TRY IT. Your answer must be a single number: the count of lines in the records below that include the string "Gammu".

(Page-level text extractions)
Content starts

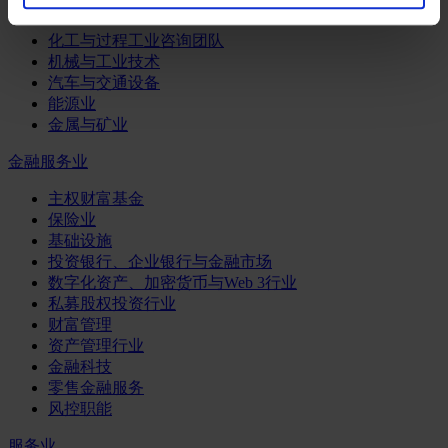
工业
化工与过程工业咨询团队
机械与工业技术
汽车与交通设备
能源业
金属与矿业
金融服务业
主权财富基金
保险业
基础设施
投资银行、企业银行与金融市场
数字化资产、加密货币与Web 3行业
私募股权投资行业
财富管理
资产管理行业
金融科技
零售金融服务
风控职能
服务业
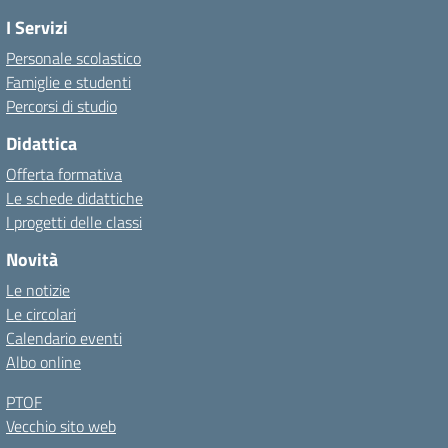
I Servizi
Personale scolastico
Famiglie e studenti
Percorsi di studio
Didattica
Offerta formativa
Le schede didattiche
I progetti delle classi
Novità
Le notizie
Le circolari
Calendario eventi
Albo online
PTOF
Vecchio sito web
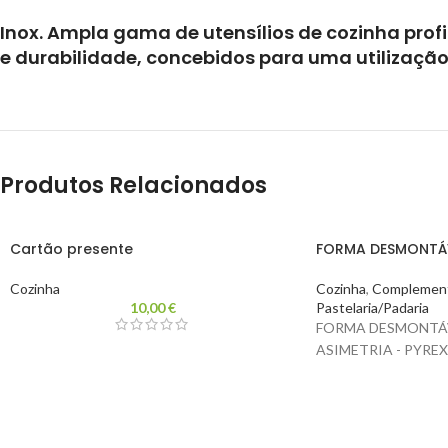
Inox. Ampla gama de utensílios de cozinha profi
e durabilidade, concebidos para uma utilização
Produtos Relacionados
Cartão presente
FORMA DESMONTÁ
Cozinha
Cozinha
,
Complement
10,00
€
Pastelaria/Padaria
FORMA DESMONTÁVE
ASIMETRIA - PYREX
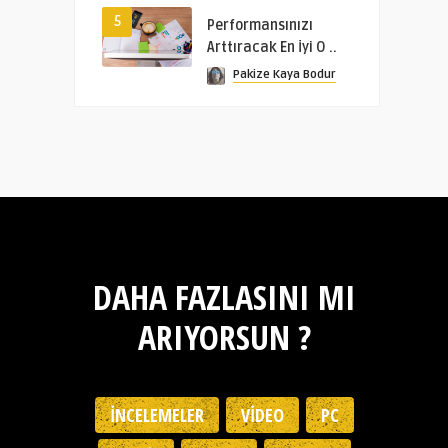
5
Performansınızı
Arttıracak En İyi O ..
Pakize Kaya Bodur
DAHA FAZLASINI MI
ARIYORSUN ?
İNCELEMELER
VIDEO
PC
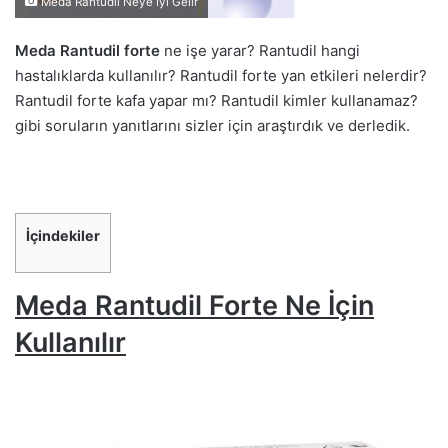
Meda Rantudil Neye İyi Gelir
Meda Rantudil forte
ne işe yarar? Rantudil hangi
hastalıklarda kullanılır? Rantudil forte yan etkileri nelerdir?
Rantudil forte kafa yapar mı? Rantudil kimler kullanamaz?
gibi soruların yanıtlarını sizler için araştırdık ve derledik.
İçindekiler
Meda Rantudil Forte Ne İçin
Kullanılır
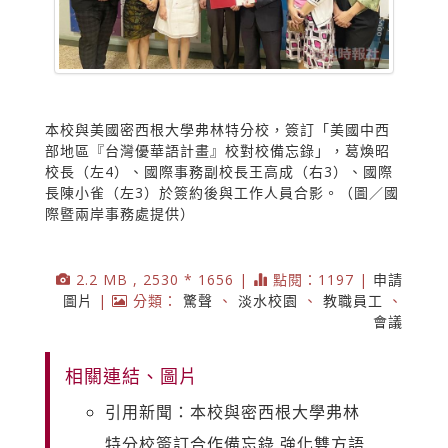
本校與美國密西根大學弗林特分校，簽訂「美國中西
部地區『台灣優華語計畫』校對校備忘錄」，葛煥昭
校長（左4）、國際事務副校長王高成（右3）、國際
長陳小雀（左3）於簽約後與工作人員合影。（圖／國
際暨兩岸事務處提供）
2.2 MB , 2530 * 1656 |
點閱：1197 |
申請
圖片
|
分類：
驚聲
、
淡水校園
、
教職員工
、
會議
相關連結、圖片
引用新聞：本校與密西根大學弗林
特分校簽訂合作備忘錄 強化雙方語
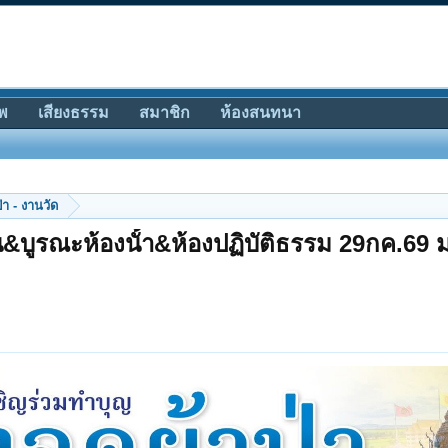
พ
เสียงธรรม
สมาชิก
ห้องสนทนา
ป่า - งานวัด
บูรณะห้องนั้า&ห้องปฏิบัติธรรม 29กค.69 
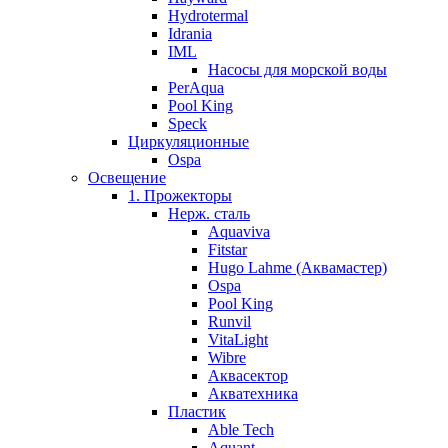
Hydrotermal
Idrania
IML
Насосы для морской воды
PerAqua
Pool King
Speck
Циркуляционные
Ospa
Освещение
1. Прожекторы
Нерж. сталь
Aquaviva
Fitstar
Hugo Lahme (Аквамастер)
Ospa
Pool King
Runvil
VitaLight
Wibre
Аквасектор
Акватехника
Пластик
Able Tech
Aquant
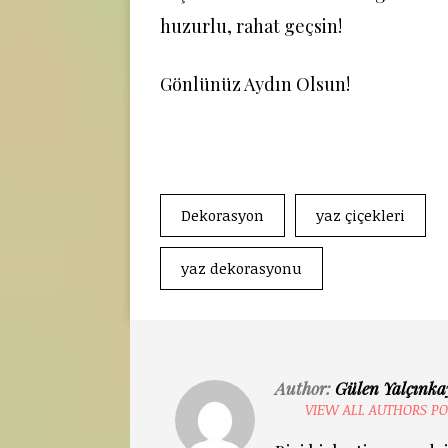
huzurlu, rahat geçsin!
Gönlünüz Aydın Olsun!
Dekorasyon
yaz çiçekleri
yaz dekorasyonu
Author:
Gülen Yalçınka
VIEW ALL AUTHORS PO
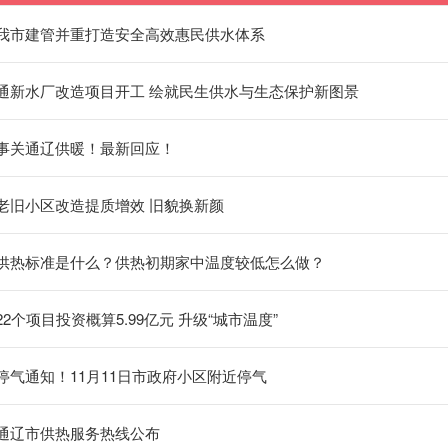
我市建管并重打造安全高效惠民供水体系
通新水厂改造项目开工 绘就民生供水与生态保护新图景
事关通辽供暖！最新回应！
老旧小区改造提质增效 旧貌换新颜
供热标准是什么？供热初期家中温度较低怎么做？
22个项目投资概算5.99亿元 升级“城市温度”
停气通知！11月11日市政府小区附近停气
通辽市供热服务热线公布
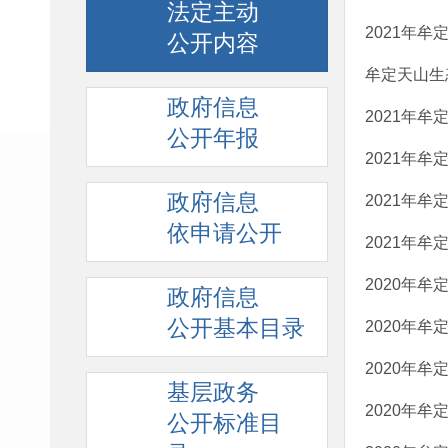
法定主动
2021年
公开内容
牟定天山生
政府信息
2021年
公开年报
2021年
政府信息
2021年
依申请公开
2021年
2020年
政府信息
公开基本目录
2020年
2020年
基层政务
2020年
公开标准目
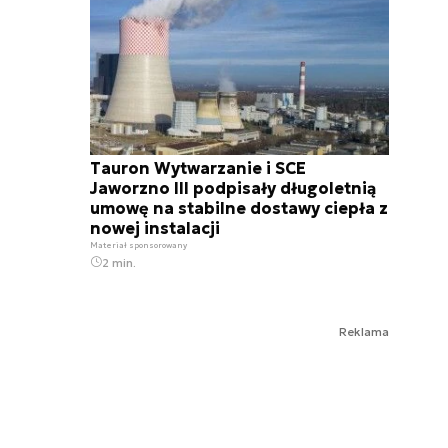
Tauron Wytwarzanie i SCE
Jaworzno III podpisały długoletnią
umowę na stabilne dostawy ciepła z
nowej instalacji
Materiał sponsorowany
2 min.
Reklama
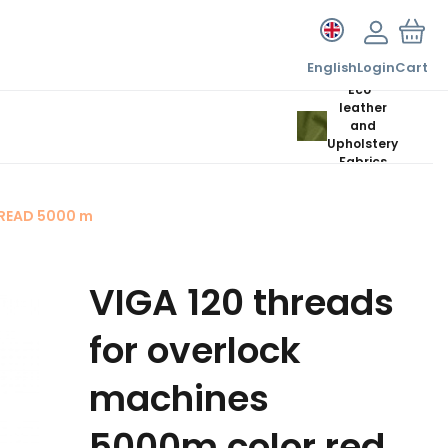
English
Login
Cart
Eco-
leather
and
Upholstery
Fabrics
HREAD 5000 m
VIGA 120 threads
for overlock
machines
5000m color red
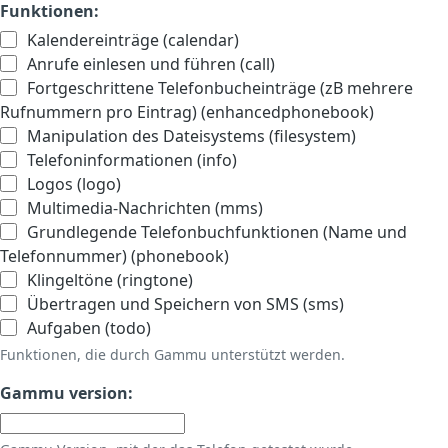
Funktionen:
Kalendereinträge (calendar)
Anrufe einlesen und führen (call)
Fortgeschrittene Telefonbucheinträge (zB mehrere
Rufnummern pro Eintrag) (enhancedphonebook)
Manipulation des Dateisystems (filesystem)
Telefoninformationen (info)
Logos (logo)
Multimedia-Nachrichten (mms)
Grundlegende Telefonbuchfunktionen (Name und
Telefonnummer) (phonebook)
Klingeltöne (ringtone)
Übertragen und Speichern von SMS (sms)
Aufgaben (todo)
Funktionen, die durch Gammu unterstützt werden.
Gammu version:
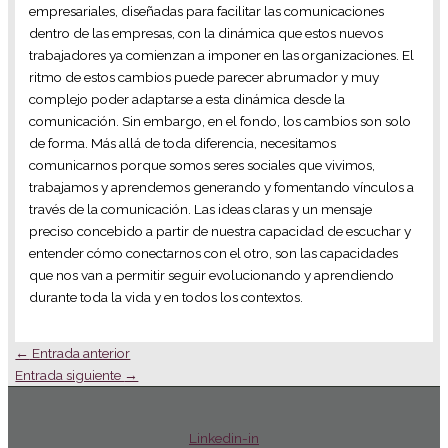
empresariales, diseñadas para facilitar las comunicaciones
dentro de las empresas, con la dinámica que estos nuevos
trabajadores ya comienzan a imponer en las organizaciones. El
ritmo de estos cambios puede parecer abrumador y muy
complejo poder adaptarse a esta dinámica desde la
comunicación. Sin embargo, en el fondo, los cambios son solo
de forma. Más allá de toda diferencia, necesitamos
comunicarnos porque somos seres sociales que vivimos,
trabajamos y aprendemos generando y fomentando vínculos a
través de la comunicación. Las ideas claras y un mensaje
preciso concebido a partir de nuestra capacidad de escuchar y
entender cómo conectarnos con el otro, son las capacidades
que nos van a permitir seguir evolucionando y aprendiendo
durante toda la vida y en todos los contextos.
←
Entrada anterior
Entrada siguiente
→
Linkedin-in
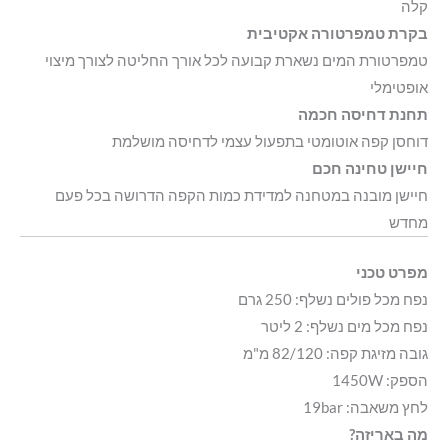
קלה
בקרת טמפרטורה אקטיבית
טמפרטורת המים נשארת קבועה לכל אורך החליטה לצורך מיצוי
אופטימלי
תחנת דחיסה חכמה
דוחסן קפה אוטומטי בתפעול עצמי לדחיסה מושלמת
חיישן טחינה חכם
חיישן מובנה במטחנה למדידת כמות הקפה הדרושה בכל פעם
מחדש
מפרט טכני
נפח מכל פולים נשלף: 250 גרם
נפח מכל מים נשלף: 2 ליטר
גובה מזיגת קפה: 82/120 מ"מ
הספק: 1450W
לחץ משאבה: 19bar
מה באריזה?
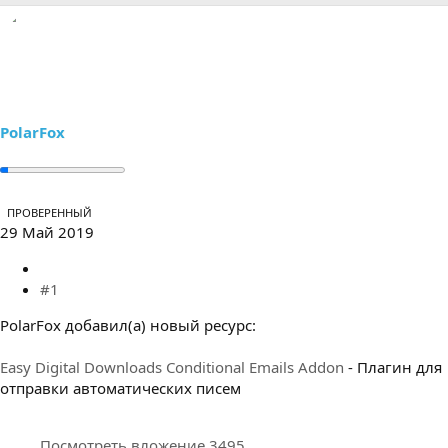
р
н
т
а
е
ч
м
а
ы
л
а
PolarFox
ПРОВЕРЕННЫЙ
29 Май 2019
#1
PolarFox добавил(а) новый ресурс:
Easy Digital Downloads Conditional Emails Addon
- Плагин для
отправки автоматических писем
Посмотреть вложение 3495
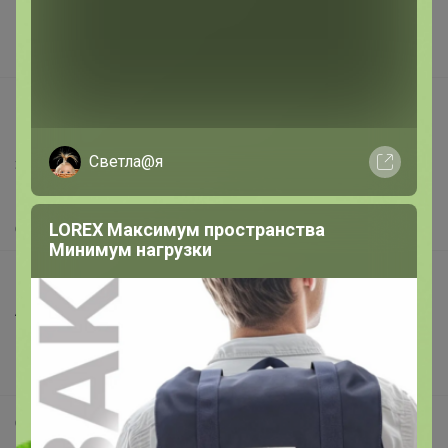
Поставщикам
Вакансии
support@24-ok.ru
Написать в поддержку
Светла@я
Защита покупателя
Помощь
LOREX Максимум пространства
О нас
Минимум нагрузки
Все предложения
Анонсы
Новости
Поддержка альпак
Самое выгодное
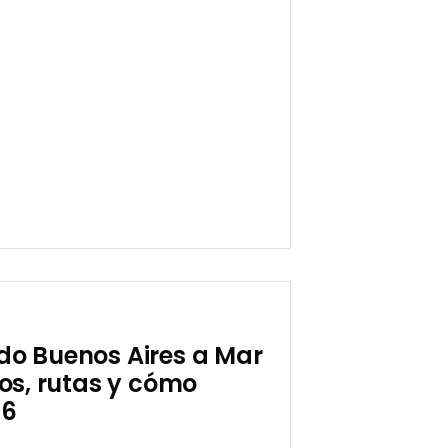
idos
do Buenos Aires a Mar
ios, rutas y cómo
26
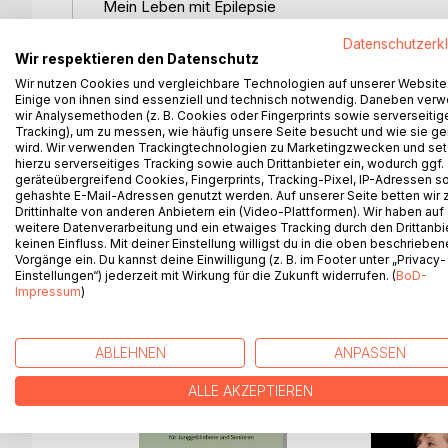
Mein Leben mit Epilepsie
Datenschutzerk
Es beginnt in frühester Kindheit, als medizinisc
Wir respektieren den Datenschutz
Mangelware waren.
Wir nutzen Cookies und vergleichbare Technologien auf unserer Website
Einige von ihnen sind essenziell und technisch notwendig. Daneben ver
Das Buch beschreibt, wie diese Krankheit Höhen 
wir Analysemethoden (z. B. Cookies oder Fingerprints sowie serverseitig
Auswirkung auf Charakterbildung und Psyche hat.
Tracking), um zu messen, wie häufig unsere Seite besucht und wie sie ge
wird. Wir verwenden Trackingtechnologien zu Marketingzwecken und se
Familie ist dennoch ein halbwegs normales Leben
hierzu serverseitiges Tracking sowie auch Drittanbieter ein, wodurch ggf.
geräteübergreifend Cookies, Fingerprints, Tracking-Pixel, IP-Adressen s
Wie, das erzählt Joachim Tritschler in diesem Buch
gehashte E-Mail-Adressen genutzt werden. Auf unserer Seite betten wir
Drittinhalte von anderen Anbietern ein (Video-Plattformen). Wir haben auf
umzugehen und es auf ihre Weise zu verarbeiten.
weitere Datenverarbeitung und ein etwaiges Tracking durch den Drittanbi
keinen Einfluss. Mit deiner Einstellung willigst du in die oben beschriebe
Vorgänge ein. Du kannst deine Einwilligung (z. B. im Footer unter „Privacy-
Einstellungen“) jederzeit mit Wirkung für die Zukunft widerrufen. (
BoD-
Impressum
)
WEITERE TITEL BEI
Bo
ABLEHNEN
ANPASSEN
ALLE AKZEPTIEREN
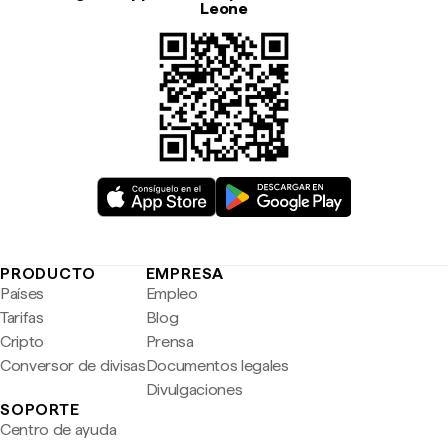
Leone
PRODUCTO
EMPRESA
Países
Empleo
Tarifas
Blog
Cripto
Prensa
Conversor de divisas
Documentos legales
Divulgaciones
SOPORTE
Centro de ayuda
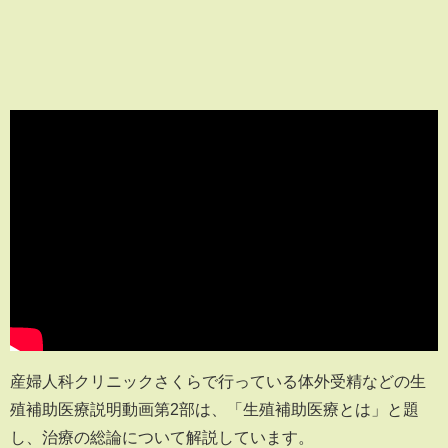
産婦人科クリニックさくらで行っている体外受精などの生
殖補助医療説明動画第2部は、「生殖補助医療とは」と題
し、治療の総論について解説しています。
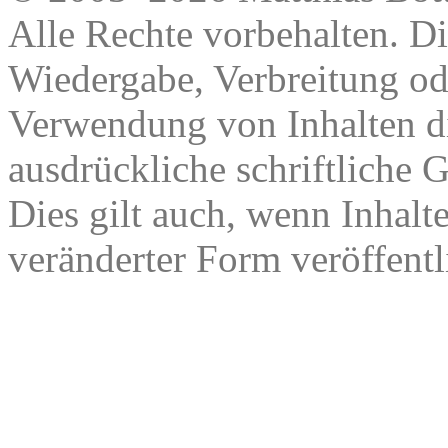
Alle Rechte vorbehalten. Di
Wiedergabe, Verbreitung od
Verwendung von Inhalten di
ausdrückliche schriftliche
Dies gilt auch, wenn Inhalt
veränderter Form veröffentl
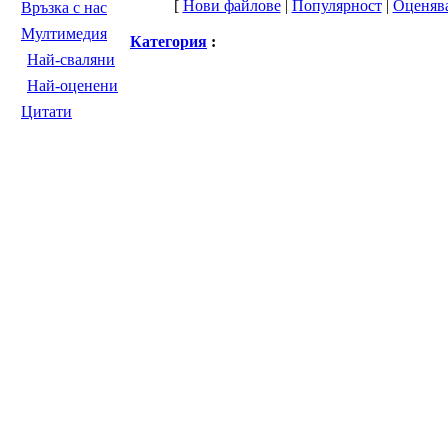
[
Нови файлове
|
Популярност
|
Оценяв
Връзка с нас
Мултимедия
Категория
:
Най-сваляни
Най-оценени
Цитати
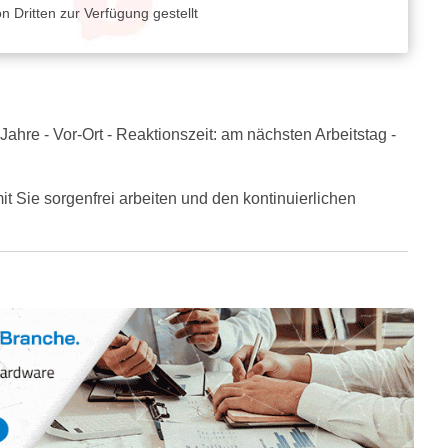
 Dritten zur Verfügung gestellt
ahre - Vor-Ort - Reaktionszeit: am nächsten Arbeitstag -
 Sie sorgenfrei arbeiten und den kontinuierlichen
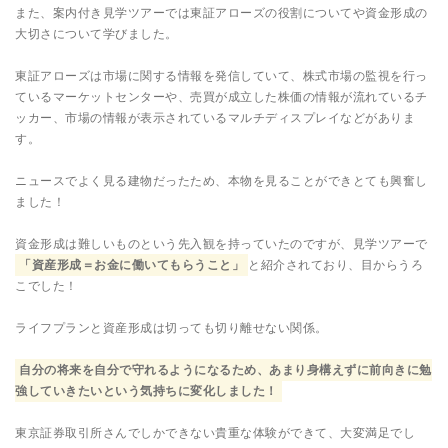
また、案内付き見学ツアーでは東証アローズの役割についてや資金形成の
大切さについて学びました。
東証アローズは市場に関する情報を発信していて、株式市場の監視を行っ
ているマーケットセンターや、売買が成立した株価の情報が流れているチ
ッカー、市場の情報が表示されているマルチディスプレイなどがありま
す。
ニュースでよく見る建物だったため、本物を見ることができとても興奮し
ました！
資金形成は難しいものという先入観を持っていたのですが、見学ツアーで
「資産形成＝お金に働いてもらうこと」
と紹介されており、目からうろ
こでした！
ライフプランと資産形成は切っても切り離せない関係。
自分の将来を自分で守れるようになるため、あまり身構えずに前向きに勉
強していきたいという気持ちに変化しました！
東京証券取引所さんでしかできない貴重な体験ができて、大変満足でし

Content ends

RESPONSE AREA. 2